The bursary may be used towards fees charged by the recipient’s institution; to defray subsistence costs; or to fund research trips or attendance at conferences. It is designed to offer some financial support to candidates who are no longer eligible for support from other funding bodies.

Applications should be made to the Secretary of the Society and consist of i) a covering letter containing a summary (up to 1,000 words) of the applicant’s doctoral thesis ii) a CV iii) details of any other funding which the candidate is receiving towards their studies iv) two academic references and v) a sample of written work of not more than 6,000 words. Applications should be submitted as a single PDF file (references can be sent separately, though it is the applicant’s responsibility to ensure they arrive on time). Candidates will be notified by early July of the outcome of their applications, which will be assessed by a panel of judges nominated by the Society’s steering committee.

Deadlines are listed on the Grants summary page: https://frenchhistorysociety.co.uk/grants.htm

Applicants for the Society’s awards should be members of the Society at the time of application. Research grant applications may be accompanied by applications for membership, full details of which can be found here. It is a condition of the award that successful candidates present a report on their research. A 400-word report should be sent to the Society’s News Editor, Dr Jack Rhoden at wilfred.rhoden@bishopg.ac.uk and copied to the Secretary of the Society, Dr Luc-Andre Brunet (luc-andre.brunet@open.ac.uk). The report may be published in French History and in the News section of the website.

Assessment Panel:

Dr. Sara Barker (Leeds), Professor David Hopkin (Oxford), and Professor Kevin Passmore (Cardiff).

The Ralph Gibson Bursary Award winners:

2020: Exceptional Multiple Awards (Read the report here)

Aaron Clift (Oxford) ‘Anticommunism in French Politics and Society, 1945-1953’

Christa Lundberg (Cambridge) ‘The Cult(ure) of Dionysius the Areopagite: Patristic Scholarship and Religion in Paris 1490–1540’

Blanche Plaquevent (Bristol) ‘Inventing a Sexual Revolution in France, 1945-1970’

Sasha Rasmussen (Oxford) ‘Sensory Experience and “Modern Women” in Paris and St Petersburg, 1900-1913’

2019

Merve Fejzula (Cambridge) ‘When Negritude was in Vogue: Black Cultural Citizenship between State and Nation, 1947-66’

2018

Fanny Louvier (Oxford) ‘A comparative study of the Dress, Food and Leisure of Domestic Servants in France and Britain, 1900-1939’

2017 (Double Award)

William Clement (Oxford) ‘Workers’ housing in nineteenth-century Mulhouse

Avner Ofrath (Oxford) ‘Colonial Algeria and French republicanism, c. 1870-1940

2016

Daniel Callwood (QMUL) ‘Re-evaluating the French ‘gay liberation’ moment 1968-83

2015 (Double Award):

Ellen Crabtree (Newcastle), ‘The historical militancy of Madeleine Réberioux (1920-2005)’.

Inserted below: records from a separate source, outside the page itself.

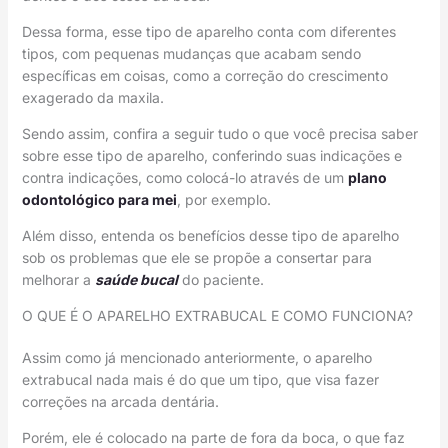
Dessa forma, esse tipo de aparelho conta com diferentes
tipos, com pequenas mudanças que acabam sendo
específicas em coisas, como a correção do crescimento
exagerado da maxila.
Sendo assim, confira a seguir tudo o que você precisa saber
sobre esse tipo de aparelho, conferindo suas indicações e
contra indicações, como colocá-lo através de um
plano
odont
o
lógico para mei
, por exemplo.
Além disso, entenda os benefícios desse tipo de aparelho
sob os problemas que ele se propõe a consertar para
melhorar a
saúde bucal
do paciente.
O QUE É O APARELHO EXTRABUCAL E COMO FUNCIONA?
Assim como já mencionado anteriormente, o aparelho
extrabucal nada mais é do que um tipo, que visa fazer
correções na arcada dentária.
Porém, ele é colocado na parte de fora da boca, o que faz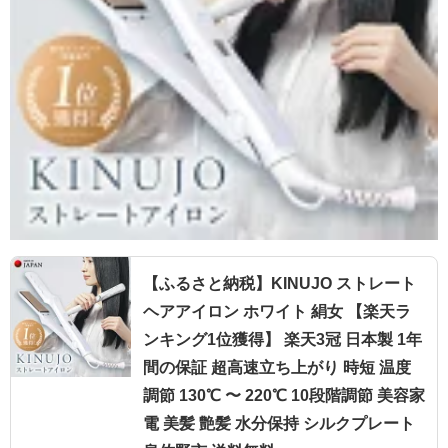
【ふるさと納税】KINUJO ストレート
ヘアアイロン ホワイト 絹女 【楽天ラ
ンキング1位獲得】 楽天3冠 日本製 1年
間の保証 超高速立ち上がり 時短 温度
調節 130℃ 〜 220℃ 10段階調節 美容家
電 美髪 艶髪 水分保持 シルクプレート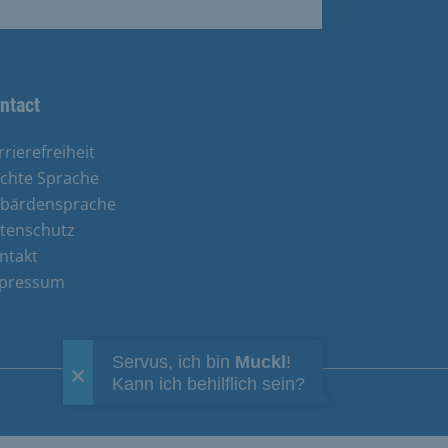
ntact
rrierefreiheit
ichte Sprache
bärdensprache
tenschutz
ntakt
pressum
Servus, ich bin
Muckl
!
Kann ich behilflich sein?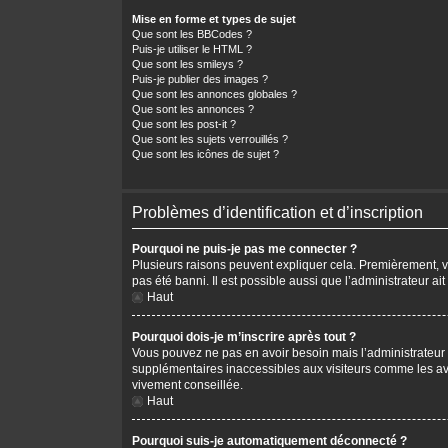
Mise en forme et types de sujet
Que sont les BBCodes ?
Puis-je utiliser le HTML ?
Que sont les smileys ?
Puis-je publier des images ?
Que sont les annonces globales ?
Que sont les annonces ?
Que sont les post-it ?
Que sont les sujets verrouillés ?
Que sont les icônes de sujet ?
Problèmes d’identification et d’inscription
Pourquoi ne puis-je pas me connecter ?
Plusieurs raisons peuvent expliquer cela. Premièrement, vér
pas été banni. Il est possible aussi que l’administrateur ait
Haut
Pourquoi dois-je m’inscrire après tout ?
Vous pouvez ne pas en avoir besoin mais l’administrateur p
supplémentaires inaccessibles aux visiteurs comme les avat
vivement conseillée.
Haut
Pourquoi suis-je automatiquement déconnecté ?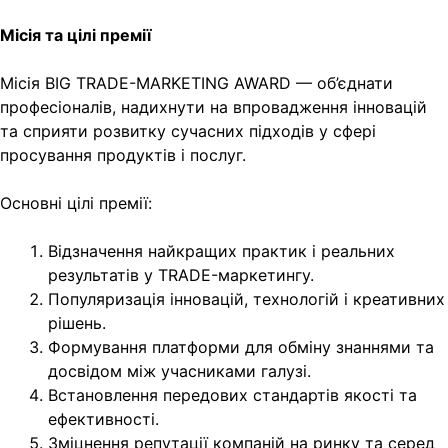
Місія та цілі премії
Місія BIG TRADE-MARKETING AWARD — об’єднати
професіоналів, надихнути на впровадження інновацій
та сприяти розвитку сучасних підходів у сфері
просування продуктів і послуг.
Основні цілі премії:
Відзначення найкращих практик і реальних
результатів у TRADE-маркетингу.
Популяризація інновацій, технологій і креативних
рішень.
Формування платформи для обміну знаннями та
досвідом між учасниками галузі.
Встановлення передових стандартів якості та
ефективності.
Зміцнення репутації компаній на ринку та серед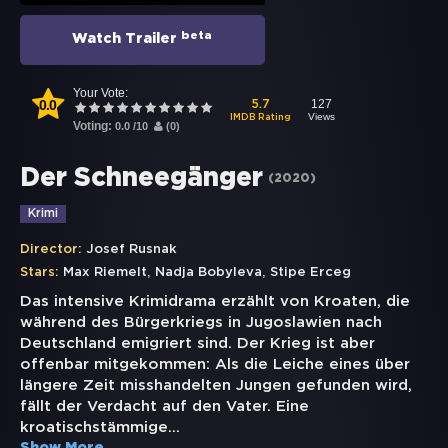
beta
Watch Trailer
Your Vote:
0.0
127
5.7
Views
IMDB Rating
Voting:
0.0
/
10
(
0
)
Der Schneegänger
(
2020
)
Krimi
Director:
Josef Rusnak
,
,
Stars:
Max Riemelt
Nadja Bobyleva
Stipe Erceg
Das intensive Krimidrama erzählt von Kroaten, die
während des Bürgerkriegs in Jugoslawien nach
Deutschland emigriert sind. Der Krieg ist aber
offenbar mitgekommen: Als die Leiche eines über
längere Zeit misshandelten Jungen gefunden wird,
fällt der Verdacht auf den Vater. Eine
kroatischstämmige
...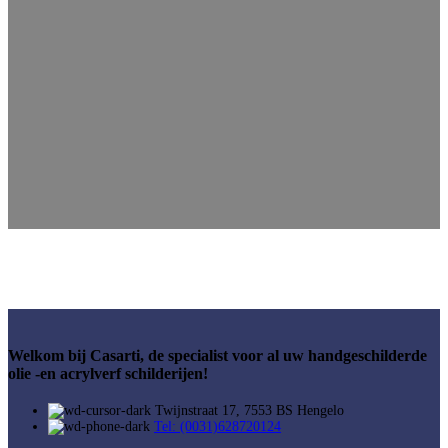
Welkom bij Casarti, de specialist voor al uw handgeschilderde
olie -en acrylverf schilderijen!
Twijnstraat 17, 7553 BS Hengelo
Tel: (0031)628720124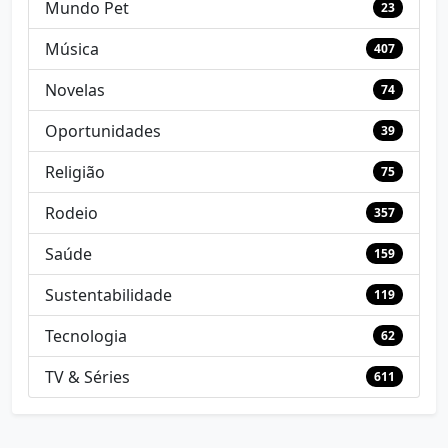
Mundo Pet
23
Música
407
Novelas
74
Oportunidades
39
Religião
75
Rodeio
357
Saúde
159
Sustentabilidade
119
Tecnologia
62
TV & Séries
611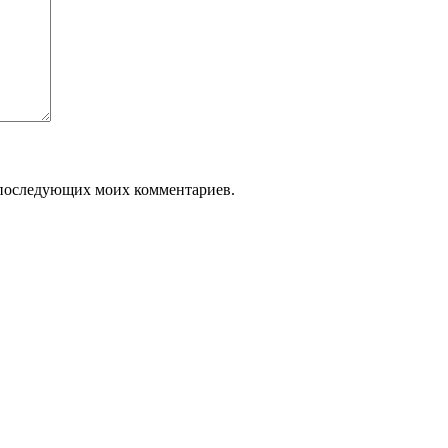
ля последующих моих комментариев.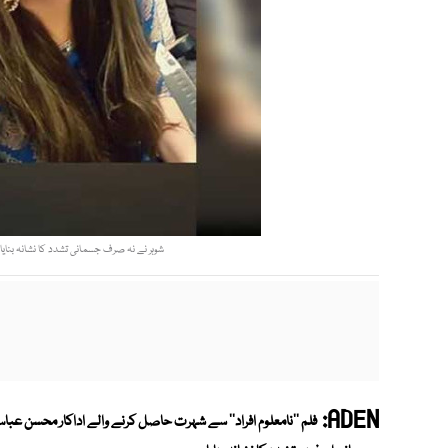
شوہر نے نہ صرف جسمانی تشدد کا نشانہ بنایا 
ADEN:
فلم ''نامعلوم افراد'' سے شہرت حاصل کرنے والے اداکار محسن عباس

Erika Graham (York), ‘Negotiating Princely authority in Late Medieval French Society: Jeanne de Penthièvre, Duchess of Brittany (1325-1384)’.

2014 (Double Award):

Robin Macdonald (York) ‘Inhabiting New France: Sensing Bodies, Spaces, and the Sacred, c. 1632-1740’, and

Fabio Morabito (King’s College London) ‘Performing Sociability: Ideas of Authorship in Parisian Chamber Music Culture under the Bourbon Restoration’.

2013: Will Pooley (New College, Oxford) ‘Misery in the Moorlands’: Lived Bodies in the Landes de Gascogne, 1870-1914

2012: Louise Seaward (Leeds). The French Government and the Policing of the Extra-Territorial Print Trade, 1770-1789.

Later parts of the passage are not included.